What the exercise asks >> Return copies of the lines below that mention "color".

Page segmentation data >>
• • • • •

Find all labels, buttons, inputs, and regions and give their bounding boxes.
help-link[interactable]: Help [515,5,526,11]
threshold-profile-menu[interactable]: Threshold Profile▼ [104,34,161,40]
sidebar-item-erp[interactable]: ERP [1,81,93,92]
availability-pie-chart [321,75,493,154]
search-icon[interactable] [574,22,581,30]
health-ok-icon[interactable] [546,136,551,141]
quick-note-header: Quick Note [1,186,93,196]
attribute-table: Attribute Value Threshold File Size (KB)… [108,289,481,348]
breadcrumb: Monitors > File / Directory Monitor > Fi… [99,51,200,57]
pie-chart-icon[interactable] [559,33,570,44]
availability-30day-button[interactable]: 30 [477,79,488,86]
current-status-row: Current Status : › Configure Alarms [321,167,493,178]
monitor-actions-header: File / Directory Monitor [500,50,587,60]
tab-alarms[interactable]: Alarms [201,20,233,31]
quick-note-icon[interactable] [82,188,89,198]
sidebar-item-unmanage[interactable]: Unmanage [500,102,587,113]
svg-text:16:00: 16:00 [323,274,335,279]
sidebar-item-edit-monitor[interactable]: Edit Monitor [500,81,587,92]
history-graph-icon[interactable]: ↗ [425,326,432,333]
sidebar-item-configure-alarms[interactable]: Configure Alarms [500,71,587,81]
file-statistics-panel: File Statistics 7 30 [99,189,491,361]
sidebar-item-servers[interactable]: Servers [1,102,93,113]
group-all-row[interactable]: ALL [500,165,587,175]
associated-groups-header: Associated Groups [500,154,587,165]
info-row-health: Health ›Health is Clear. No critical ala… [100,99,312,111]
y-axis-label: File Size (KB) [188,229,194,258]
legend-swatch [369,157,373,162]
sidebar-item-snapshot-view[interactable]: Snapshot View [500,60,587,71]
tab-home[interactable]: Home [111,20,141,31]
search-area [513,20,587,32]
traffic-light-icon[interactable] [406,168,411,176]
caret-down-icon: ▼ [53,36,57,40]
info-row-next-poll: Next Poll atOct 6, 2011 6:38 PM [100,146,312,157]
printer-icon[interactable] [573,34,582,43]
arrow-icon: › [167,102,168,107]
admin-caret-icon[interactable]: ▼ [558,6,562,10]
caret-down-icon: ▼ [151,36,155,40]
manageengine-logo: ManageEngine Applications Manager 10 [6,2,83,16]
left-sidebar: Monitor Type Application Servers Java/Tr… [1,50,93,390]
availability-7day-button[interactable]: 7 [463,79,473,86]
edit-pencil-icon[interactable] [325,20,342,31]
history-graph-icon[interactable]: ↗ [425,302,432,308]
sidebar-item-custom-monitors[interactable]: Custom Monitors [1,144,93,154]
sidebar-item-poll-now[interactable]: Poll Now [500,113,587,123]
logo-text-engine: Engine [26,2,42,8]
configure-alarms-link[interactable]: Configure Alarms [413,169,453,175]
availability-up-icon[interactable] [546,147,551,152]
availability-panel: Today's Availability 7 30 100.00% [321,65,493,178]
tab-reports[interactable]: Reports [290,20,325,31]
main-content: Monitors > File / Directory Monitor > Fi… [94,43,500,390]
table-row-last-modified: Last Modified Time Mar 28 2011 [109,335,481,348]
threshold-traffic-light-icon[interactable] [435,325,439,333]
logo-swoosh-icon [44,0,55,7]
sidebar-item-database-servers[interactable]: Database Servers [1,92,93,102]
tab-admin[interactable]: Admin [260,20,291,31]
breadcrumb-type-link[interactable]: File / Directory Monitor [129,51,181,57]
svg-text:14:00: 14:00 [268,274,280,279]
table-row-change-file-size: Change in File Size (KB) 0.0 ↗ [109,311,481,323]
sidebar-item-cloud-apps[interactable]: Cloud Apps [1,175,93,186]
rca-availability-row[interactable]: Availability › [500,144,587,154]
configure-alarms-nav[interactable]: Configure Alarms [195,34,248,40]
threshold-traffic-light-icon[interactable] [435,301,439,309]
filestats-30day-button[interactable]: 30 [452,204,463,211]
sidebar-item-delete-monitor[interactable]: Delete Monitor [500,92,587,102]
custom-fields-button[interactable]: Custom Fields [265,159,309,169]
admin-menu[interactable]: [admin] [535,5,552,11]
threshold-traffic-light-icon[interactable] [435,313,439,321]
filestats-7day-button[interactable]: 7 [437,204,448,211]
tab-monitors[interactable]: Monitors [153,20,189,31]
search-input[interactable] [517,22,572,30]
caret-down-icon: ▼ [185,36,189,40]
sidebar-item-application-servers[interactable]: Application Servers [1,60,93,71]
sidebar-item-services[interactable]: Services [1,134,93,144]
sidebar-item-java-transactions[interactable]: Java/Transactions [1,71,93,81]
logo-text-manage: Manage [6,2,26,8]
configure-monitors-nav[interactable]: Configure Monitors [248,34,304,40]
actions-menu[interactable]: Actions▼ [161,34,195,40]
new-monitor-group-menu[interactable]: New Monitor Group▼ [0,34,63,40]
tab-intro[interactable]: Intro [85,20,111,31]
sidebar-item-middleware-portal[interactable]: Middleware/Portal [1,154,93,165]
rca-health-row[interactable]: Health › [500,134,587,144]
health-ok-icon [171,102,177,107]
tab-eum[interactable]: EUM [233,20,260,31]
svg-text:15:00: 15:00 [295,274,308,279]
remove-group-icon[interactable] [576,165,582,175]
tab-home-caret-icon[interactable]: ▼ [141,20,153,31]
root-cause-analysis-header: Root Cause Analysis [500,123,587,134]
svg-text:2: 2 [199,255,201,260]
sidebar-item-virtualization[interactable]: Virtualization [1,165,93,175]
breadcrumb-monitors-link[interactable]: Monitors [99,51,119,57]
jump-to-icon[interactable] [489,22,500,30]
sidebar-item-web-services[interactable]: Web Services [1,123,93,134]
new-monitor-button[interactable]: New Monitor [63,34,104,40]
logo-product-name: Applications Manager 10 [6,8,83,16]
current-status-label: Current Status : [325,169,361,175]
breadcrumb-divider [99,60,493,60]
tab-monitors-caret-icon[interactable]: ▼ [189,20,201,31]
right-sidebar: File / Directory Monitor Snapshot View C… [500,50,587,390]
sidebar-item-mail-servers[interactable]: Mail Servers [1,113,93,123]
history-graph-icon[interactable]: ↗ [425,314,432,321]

• • • • •

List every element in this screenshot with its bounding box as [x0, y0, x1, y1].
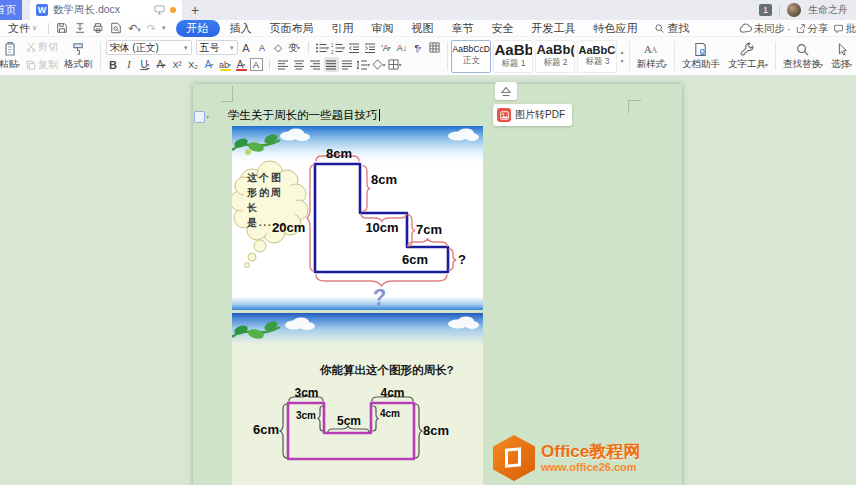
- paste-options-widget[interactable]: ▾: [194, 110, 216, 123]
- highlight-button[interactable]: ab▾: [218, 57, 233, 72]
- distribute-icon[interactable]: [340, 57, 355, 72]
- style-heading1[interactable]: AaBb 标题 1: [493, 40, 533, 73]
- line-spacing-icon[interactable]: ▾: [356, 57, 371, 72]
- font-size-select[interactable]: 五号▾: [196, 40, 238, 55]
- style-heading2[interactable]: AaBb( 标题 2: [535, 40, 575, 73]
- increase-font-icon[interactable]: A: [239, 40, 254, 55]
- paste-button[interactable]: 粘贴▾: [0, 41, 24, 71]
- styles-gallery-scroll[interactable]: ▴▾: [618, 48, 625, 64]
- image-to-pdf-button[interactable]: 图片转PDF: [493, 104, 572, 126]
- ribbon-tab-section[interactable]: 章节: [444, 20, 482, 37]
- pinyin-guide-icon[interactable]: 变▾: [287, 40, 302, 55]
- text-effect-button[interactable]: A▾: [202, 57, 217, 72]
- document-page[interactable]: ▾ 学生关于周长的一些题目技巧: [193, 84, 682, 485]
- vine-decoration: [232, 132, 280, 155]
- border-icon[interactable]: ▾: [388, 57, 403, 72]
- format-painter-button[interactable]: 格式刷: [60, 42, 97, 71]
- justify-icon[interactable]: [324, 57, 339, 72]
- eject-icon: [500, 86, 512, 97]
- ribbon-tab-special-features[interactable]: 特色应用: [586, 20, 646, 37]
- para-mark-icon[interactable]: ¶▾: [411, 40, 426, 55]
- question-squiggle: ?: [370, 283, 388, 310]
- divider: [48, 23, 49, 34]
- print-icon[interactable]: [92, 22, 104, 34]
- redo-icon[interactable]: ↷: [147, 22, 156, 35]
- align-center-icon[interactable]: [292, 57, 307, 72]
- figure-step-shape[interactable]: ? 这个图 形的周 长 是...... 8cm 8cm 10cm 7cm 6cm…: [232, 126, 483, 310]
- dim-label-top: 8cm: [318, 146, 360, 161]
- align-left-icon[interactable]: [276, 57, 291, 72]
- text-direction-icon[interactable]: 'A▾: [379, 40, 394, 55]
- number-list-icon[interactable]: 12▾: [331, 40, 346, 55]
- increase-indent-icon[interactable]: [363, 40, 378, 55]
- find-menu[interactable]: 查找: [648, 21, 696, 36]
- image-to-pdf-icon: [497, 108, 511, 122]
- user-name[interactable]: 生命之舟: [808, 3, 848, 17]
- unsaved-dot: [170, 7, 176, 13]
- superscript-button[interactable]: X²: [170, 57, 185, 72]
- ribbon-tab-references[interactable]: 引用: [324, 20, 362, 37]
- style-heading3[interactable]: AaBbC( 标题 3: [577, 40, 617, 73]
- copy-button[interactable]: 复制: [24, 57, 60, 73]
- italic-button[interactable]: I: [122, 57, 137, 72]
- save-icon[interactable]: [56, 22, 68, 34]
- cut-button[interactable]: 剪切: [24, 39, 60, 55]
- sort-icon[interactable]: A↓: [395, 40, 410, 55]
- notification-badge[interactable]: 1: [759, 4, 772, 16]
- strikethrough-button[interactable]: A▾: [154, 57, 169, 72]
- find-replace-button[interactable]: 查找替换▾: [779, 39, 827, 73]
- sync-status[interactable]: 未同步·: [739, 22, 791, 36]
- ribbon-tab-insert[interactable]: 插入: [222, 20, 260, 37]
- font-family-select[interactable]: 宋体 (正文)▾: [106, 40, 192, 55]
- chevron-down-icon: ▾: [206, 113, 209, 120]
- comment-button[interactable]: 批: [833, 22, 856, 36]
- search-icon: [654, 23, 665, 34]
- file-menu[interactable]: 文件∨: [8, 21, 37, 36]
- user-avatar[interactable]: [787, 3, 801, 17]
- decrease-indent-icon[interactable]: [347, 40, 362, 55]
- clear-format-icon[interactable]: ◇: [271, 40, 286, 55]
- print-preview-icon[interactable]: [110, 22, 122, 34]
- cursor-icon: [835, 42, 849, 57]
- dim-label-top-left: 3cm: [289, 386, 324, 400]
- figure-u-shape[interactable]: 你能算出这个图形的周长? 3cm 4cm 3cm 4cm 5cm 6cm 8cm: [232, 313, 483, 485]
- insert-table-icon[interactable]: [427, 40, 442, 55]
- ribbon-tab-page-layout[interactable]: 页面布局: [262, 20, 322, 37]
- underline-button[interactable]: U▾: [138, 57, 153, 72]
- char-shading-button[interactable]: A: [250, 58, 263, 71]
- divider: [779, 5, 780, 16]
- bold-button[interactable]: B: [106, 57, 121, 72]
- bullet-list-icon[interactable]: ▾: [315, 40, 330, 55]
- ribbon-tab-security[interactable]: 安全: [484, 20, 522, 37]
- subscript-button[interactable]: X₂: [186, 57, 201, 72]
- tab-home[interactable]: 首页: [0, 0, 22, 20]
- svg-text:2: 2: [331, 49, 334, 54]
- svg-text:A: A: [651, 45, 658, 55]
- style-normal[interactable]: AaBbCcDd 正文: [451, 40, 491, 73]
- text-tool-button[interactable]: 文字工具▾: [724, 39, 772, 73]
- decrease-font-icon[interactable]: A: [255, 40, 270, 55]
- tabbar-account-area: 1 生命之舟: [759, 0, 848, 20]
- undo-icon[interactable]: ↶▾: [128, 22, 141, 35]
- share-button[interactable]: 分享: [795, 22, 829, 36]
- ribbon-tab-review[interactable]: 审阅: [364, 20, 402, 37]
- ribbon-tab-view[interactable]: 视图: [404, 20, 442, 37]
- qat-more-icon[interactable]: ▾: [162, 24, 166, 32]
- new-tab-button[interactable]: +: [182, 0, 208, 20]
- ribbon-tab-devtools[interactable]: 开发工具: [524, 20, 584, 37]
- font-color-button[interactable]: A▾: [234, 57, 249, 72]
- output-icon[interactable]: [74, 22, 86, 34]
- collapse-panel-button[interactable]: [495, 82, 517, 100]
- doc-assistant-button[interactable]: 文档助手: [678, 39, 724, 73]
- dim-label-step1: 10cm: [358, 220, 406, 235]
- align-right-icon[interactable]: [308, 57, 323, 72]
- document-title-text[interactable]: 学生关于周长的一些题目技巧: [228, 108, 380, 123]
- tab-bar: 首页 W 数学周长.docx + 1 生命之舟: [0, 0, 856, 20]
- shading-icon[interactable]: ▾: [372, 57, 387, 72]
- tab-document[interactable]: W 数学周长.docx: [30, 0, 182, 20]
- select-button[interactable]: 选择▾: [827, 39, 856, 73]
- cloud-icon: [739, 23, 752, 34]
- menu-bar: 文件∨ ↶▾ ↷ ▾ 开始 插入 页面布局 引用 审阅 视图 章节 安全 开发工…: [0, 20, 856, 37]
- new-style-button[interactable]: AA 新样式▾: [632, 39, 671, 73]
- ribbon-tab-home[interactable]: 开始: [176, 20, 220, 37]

• • • • •

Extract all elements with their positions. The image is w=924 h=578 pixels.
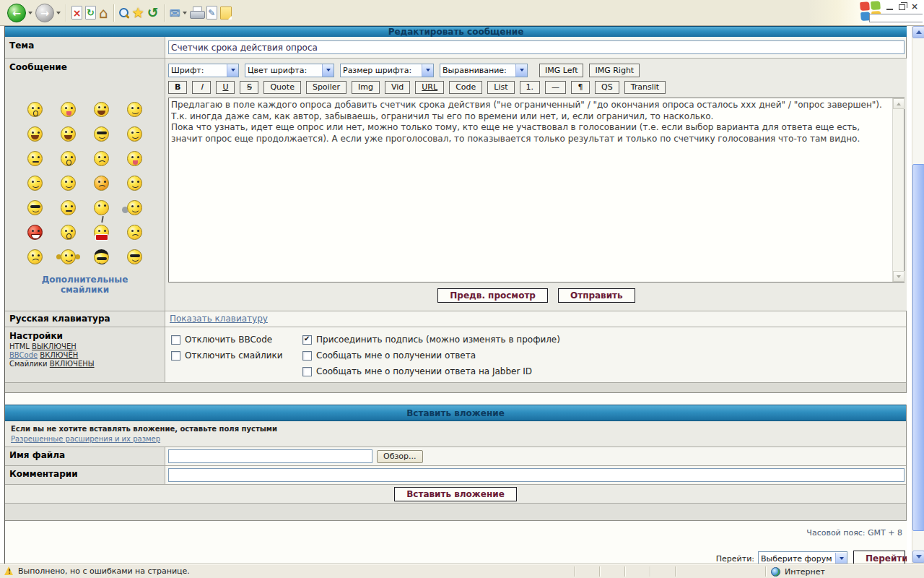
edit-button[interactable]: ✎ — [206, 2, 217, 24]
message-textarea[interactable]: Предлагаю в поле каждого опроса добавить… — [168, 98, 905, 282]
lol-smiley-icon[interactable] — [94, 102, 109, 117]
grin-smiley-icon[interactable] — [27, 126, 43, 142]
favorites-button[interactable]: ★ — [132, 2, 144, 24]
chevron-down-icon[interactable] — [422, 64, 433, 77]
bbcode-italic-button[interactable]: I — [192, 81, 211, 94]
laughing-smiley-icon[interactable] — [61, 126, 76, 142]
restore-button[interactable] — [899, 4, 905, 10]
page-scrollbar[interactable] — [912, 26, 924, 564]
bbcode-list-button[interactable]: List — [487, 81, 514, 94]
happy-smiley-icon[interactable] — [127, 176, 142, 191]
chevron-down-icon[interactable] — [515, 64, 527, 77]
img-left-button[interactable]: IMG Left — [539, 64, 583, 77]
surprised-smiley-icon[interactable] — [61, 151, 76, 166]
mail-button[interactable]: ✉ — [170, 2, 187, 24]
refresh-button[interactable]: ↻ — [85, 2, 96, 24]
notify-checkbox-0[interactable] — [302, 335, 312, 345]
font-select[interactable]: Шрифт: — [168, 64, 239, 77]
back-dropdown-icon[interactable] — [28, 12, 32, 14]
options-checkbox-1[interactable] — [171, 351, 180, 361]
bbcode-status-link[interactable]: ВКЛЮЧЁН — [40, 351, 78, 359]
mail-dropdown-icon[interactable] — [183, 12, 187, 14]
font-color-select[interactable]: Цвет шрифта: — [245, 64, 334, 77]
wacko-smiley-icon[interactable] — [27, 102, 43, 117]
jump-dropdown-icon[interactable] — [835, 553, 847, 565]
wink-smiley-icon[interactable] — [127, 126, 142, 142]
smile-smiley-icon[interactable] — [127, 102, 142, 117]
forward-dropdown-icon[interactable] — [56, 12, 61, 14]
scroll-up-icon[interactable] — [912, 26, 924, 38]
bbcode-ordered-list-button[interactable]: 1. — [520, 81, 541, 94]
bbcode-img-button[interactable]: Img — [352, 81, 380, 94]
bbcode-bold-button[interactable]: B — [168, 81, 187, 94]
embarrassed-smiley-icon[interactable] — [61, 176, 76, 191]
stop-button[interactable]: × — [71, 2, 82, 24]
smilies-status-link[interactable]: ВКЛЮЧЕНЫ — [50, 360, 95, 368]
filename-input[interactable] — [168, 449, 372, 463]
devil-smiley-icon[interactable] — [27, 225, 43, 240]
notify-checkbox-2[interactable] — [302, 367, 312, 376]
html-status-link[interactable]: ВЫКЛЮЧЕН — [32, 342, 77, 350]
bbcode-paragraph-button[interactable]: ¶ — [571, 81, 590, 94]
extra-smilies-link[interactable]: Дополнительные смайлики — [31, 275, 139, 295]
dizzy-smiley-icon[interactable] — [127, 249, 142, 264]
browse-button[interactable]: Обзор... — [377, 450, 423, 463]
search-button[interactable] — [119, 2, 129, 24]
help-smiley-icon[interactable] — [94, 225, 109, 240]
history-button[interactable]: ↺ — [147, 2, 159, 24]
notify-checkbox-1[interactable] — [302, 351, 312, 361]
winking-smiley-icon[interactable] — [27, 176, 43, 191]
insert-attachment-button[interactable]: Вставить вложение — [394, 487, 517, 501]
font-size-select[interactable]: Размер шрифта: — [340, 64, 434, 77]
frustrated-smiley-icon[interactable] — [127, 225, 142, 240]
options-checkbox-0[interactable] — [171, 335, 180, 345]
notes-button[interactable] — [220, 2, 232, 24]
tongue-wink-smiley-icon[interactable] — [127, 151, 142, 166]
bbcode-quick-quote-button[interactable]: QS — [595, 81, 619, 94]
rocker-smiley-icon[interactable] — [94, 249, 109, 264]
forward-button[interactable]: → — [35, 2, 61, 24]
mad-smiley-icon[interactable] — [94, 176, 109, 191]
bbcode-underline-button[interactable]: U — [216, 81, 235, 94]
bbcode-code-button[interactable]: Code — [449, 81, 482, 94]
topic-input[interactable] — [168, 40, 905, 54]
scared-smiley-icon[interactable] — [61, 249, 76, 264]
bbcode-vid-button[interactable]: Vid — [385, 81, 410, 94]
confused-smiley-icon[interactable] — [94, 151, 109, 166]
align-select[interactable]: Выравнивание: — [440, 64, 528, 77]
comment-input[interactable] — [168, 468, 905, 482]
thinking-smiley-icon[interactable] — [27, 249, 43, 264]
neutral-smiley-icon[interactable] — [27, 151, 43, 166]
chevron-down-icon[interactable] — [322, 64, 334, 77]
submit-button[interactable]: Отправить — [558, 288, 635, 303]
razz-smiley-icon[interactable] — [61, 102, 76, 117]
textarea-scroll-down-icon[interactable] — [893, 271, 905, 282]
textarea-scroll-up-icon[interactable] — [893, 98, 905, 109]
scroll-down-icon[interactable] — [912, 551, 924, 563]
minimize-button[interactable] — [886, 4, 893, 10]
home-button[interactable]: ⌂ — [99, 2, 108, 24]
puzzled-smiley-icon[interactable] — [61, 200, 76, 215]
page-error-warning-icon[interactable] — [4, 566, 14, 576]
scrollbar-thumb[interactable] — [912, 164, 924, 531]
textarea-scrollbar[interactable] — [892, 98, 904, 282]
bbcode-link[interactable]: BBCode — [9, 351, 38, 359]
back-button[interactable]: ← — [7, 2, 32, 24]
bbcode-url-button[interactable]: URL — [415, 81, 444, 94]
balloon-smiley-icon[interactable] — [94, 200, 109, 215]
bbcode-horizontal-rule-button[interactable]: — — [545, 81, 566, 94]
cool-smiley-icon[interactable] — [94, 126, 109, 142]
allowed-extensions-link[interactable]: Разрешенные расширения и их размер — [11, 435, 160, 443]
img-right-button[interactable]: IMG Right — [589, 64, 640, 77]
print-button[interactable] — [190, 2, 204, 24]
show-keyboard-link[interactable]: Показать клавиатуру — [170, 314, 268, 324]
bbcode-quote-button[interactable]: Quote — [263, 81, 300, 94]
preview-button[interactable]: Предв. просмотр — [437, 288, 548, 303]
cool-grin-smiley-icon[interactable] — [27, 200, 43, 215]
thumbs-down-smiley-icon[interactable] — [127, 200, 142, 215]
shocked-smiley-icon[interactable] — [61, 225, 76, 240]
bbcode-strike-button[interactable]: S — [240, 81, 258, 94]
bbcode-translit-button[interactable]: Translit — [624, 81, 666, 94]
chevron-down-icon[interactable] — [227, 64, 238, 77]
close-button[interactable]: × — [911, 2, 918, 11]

• • • • •

Solution below >>
- font-color-button[interactable]: A▾: [234, 57, 249, 72]
font-color-select[interactable]: Цвет шрифта: — [245, 64, 334, 77]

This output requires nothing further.